### Task item:
Look over the entries that follow and work out how many lines contain "WebTent". State the number only.

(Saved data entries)

○ ○ ○

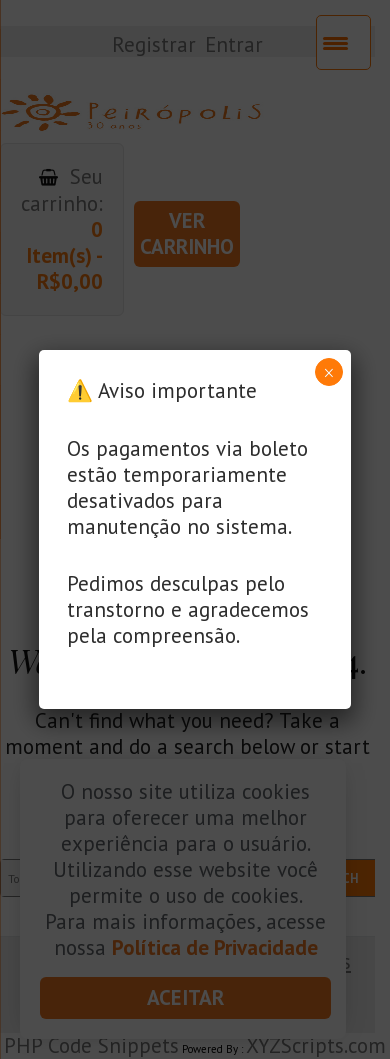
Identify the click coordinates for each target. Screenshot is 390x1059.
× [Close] (328, 373)
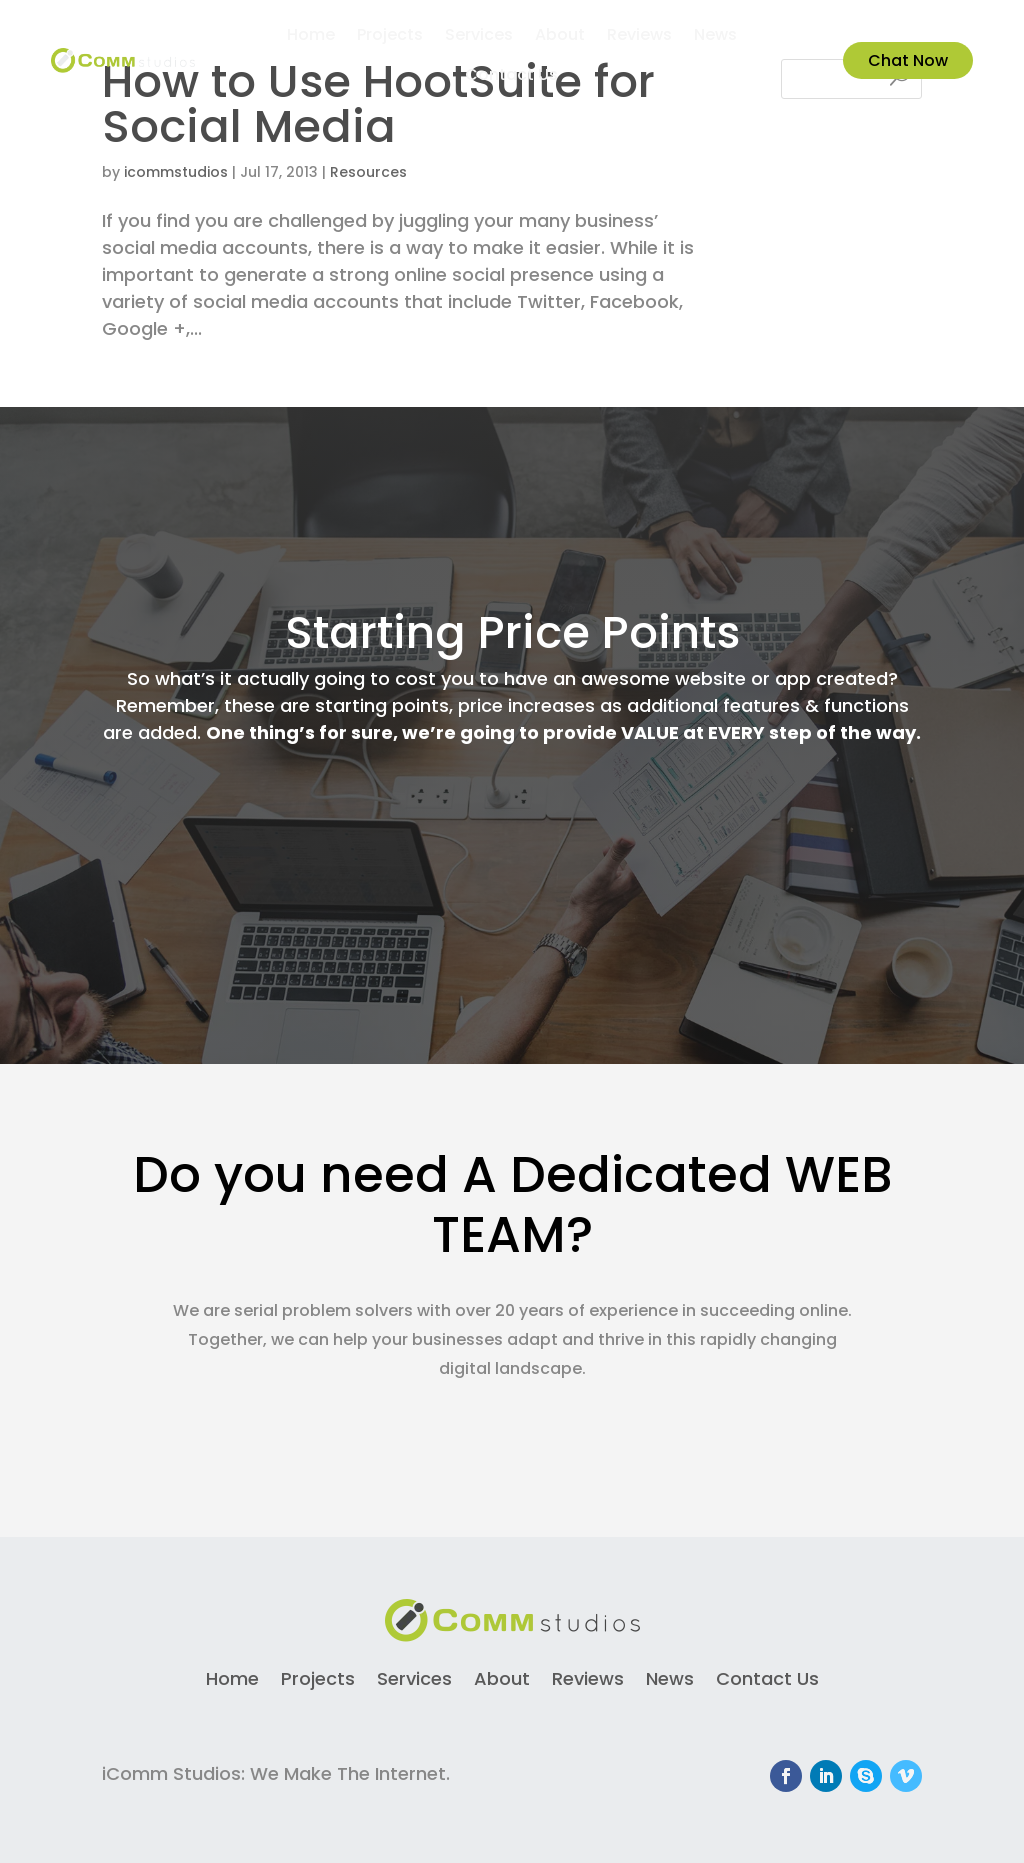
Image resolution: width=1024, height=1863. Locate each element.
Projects (390, 37)
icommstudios (176, 172)
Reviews (639, 37)
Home (311, 37)
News (715, 37)
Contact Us (511, 77)
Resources (368, 172)
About (560, 37)
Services (479, 37)
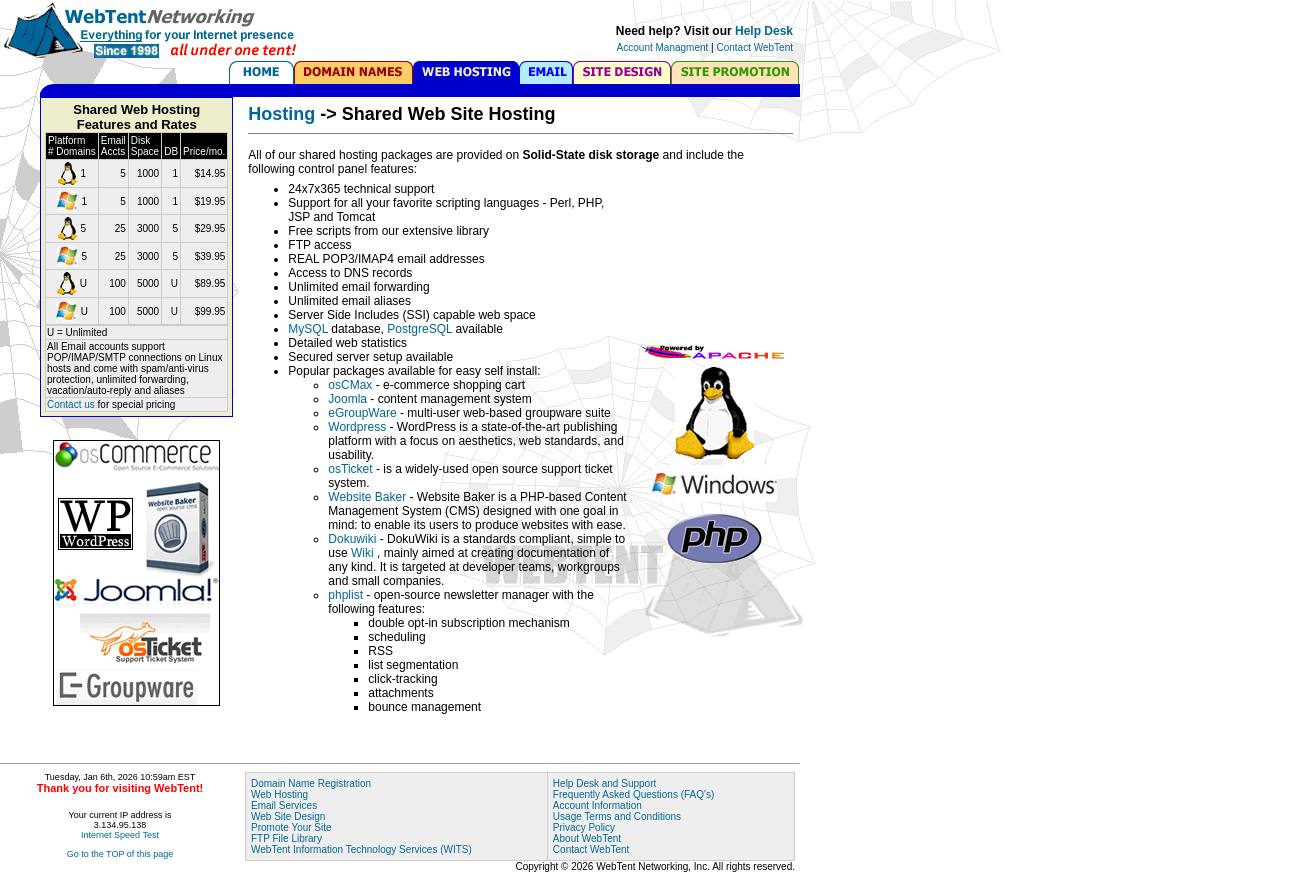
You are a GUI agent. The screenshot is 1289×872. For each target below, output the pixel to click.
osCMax (350, 385)
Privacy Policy (584, 827)
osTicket (350, 469)
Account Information (597, 805)
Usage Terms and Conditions (617, 816)
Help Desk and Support (604, 783)
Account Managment (663, 47)
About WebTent (587, 838)
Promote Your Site (291, 827)
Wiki (364, 553)
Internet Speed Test (120, 835)
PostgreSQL (419, 329)
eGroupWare (362, 413)
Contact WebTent (754, 47)
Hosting (281, 114)
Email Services (284, 805)
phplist (345, 595)
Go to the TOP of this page (120, 854)
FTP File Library (286, 838)
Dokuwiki (352, 539)
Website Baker (368, 497)
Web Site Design (288, 816)
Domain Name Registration (311, 783)
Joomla (347, 399)
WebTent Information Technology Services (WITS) (361, 849)
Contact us (71, 404)
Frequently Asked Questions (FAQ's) (633, 794)
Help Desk (764, 31)
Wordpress (357, 427)
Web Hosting (279, 794)
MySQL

○ ○ ○

### Solution to the problem:
3